Operator precedence:
<https://docs.python.org/3/reference/expressions.html#operator-precedence>

### Mathematical and bitwise operators

In [8]:
a = b = 1   # (int implements all of these)

# Binary mathematical operators
a + b  #Add
a - b  #Sub
a * b  #Mult
a / b  #Div
a // b #FloorDiv
a ** b #Power
a % b  #Mod
#c @ d #matrix multiply (no builtin types have __matmul__ method, cf. NumPy)

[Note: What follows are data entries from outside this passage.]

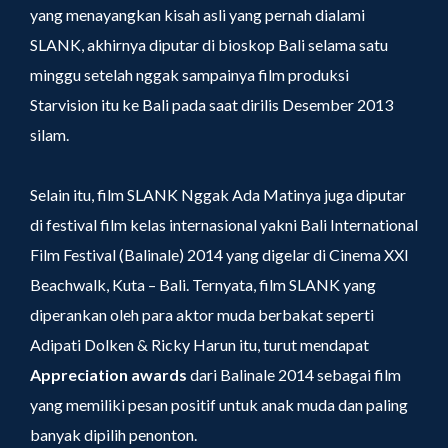
yang menayangkan kisah asli yang pernah dialami
SLANK, akhirnya diputar di bioskop Bali selama satu
minggu setelah nggak sampainya film produksi
Starvision itu ke Bali pada saat dirilis Desember 2013
silam.
Selain itu, film SLANK Nggak Ada Matinya juga diputar
di festival film kelas internasional yakni Bali International
Film Festival (Balinale) 2014 yang digelar di Cinema XXI
Beachwalk, Kuta – Bali. Ternyata, film SLANK yang
diperankan oleh para aktor muda berbakat seperti
Adipati Dolken & Ricky Harun itu, turut mendapat
Appreciation awards
dari Balinale 2014 sebagai film
yang memiliki pesan positif untuk anak muda dan paling
banyak dipilih penonton.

# Binary bitwise operators
a | b  # bitwise OR
a ^ b  # bitwise XOR
a & b  # bitwise AND
a << b # left shift
a >> b # right shift

# Unary operators
print(+a) # unary Add
print(-a) # unary Sub
print(~a) # unary bitwise NOT (invert)
print(bin(a), bin(~a))

1
-1
-2
0b1 -0b10


### Comparison operators

These all yield `True` or `False`, unless the corresponding dunder method for
the object has been changed to return something fancier.

In [9]:
a = b = ''   # (str implements all of these)

# value comparisons
a < b   # a.__lt__(b)
a > b   # a.__gt__(b)
a <= b  # a.__le__(b)
a >= b  # a.__ge__(b)
a == b  # a.__eq__(b)
a != b  # a.__ne__(b)

# identity comparisons
a is b      # these use id() to test if a and b are the same object
a is not b  #   https://docs.python.org/3/library/functions.html#id

# membership tests
a in b      # a.__contains__(b), falling back to __iter__(), then __getitem__()
a not in b; #   https://docs.python.org/3/reference/expressions.html#comparisons


### Walrus operator

Assignment *expressions* use the walrus `:=` operator to both yield and assign
the value of an expression. (This is how assignment works by default in C, for
example.)

For regular assignment, see [Assignment statements](#assignment), below.

In [10]:
if (match := re.search('f(o+)b', 'foooooooobar')):
    print(match.group(1))

# is the same as:

match = re.search('f(o+)b', 'foooooooobar')
if match:
    print(match.group(1))

# especially useful in a long if .. elif chain

oooooooo
oooooooo


-------------------------------------------------------------------------------

# Statements

A statement is a syntactic entity which can be executed. (Roughly, statements
are actions or commands.) Statements may or may not return a value.

  * simple statements (comprise only a single line):
      * *expression statements*: expressions used on their own, rather than as
        part of a larger statement. Most expressions are not useful on their
        own (`1+1`). Generally, expression statements are useful insofar as
        they cause desired side effects: e.g., `print()` (an expression which
        evaluates to None) is used on its own for its "side effect" of printing
        to the terminal.
      * *assignment statements*: `name = expression()` (bind a name to a value)
  * complex statements
    * `if` statement
    * `for` and `while` loops
    * ...


## Assignment statements

In [11]:
# assignment
a = 1                     # bind target name 'a' to value 'int(1)'
a = b = c = 1             # bind multiple names to the same value
a, b, c = 1, 2, 3         # tuple unpacking before binding: a == int(1)
foo = 1, 2, 3             # implicit grouping as tuple: foo == tuple(1, 2, 3)
d, e, *f, g = range(1,10) # (PEP 3132): a 'starred' target is greedy:
print(f)                  # [3, 4, 5, 6, 7, 8]

# augmented assignment (plus type coercion demo)
c += 2;     print(str(c).ljust(3), type(c))  # 5
c -= 1;     print(str(c).ljust(3), type(c))  # 4
c *= 2;     print(str(c).ljust(3), type(c))  # 8
c /= 2;     print(str(c).ljust(3), type(c))  # 4.0 - type coercion
c = int(c); print(str(c).ljust(3), type(c))  # 4
c //= 3;    print(str(c).ljust(3), type(c))  # 1 - floor division, no type coercion

# full list, from parser:
# augassign: ('+=' | '-=' | '*=' | '@=' | '/=' | '%=' | '&=' | '|=' | '^=' |
#            '<<=' | '>>=' | '**=' | '//=')

[3, 4, 5, 6, 7, 8]
5   <class 'int'>
4   <class 'int'>
8   <class 'int'>
4.0 <class 'float'>
4   <class 'int'>
1   <class 'int'>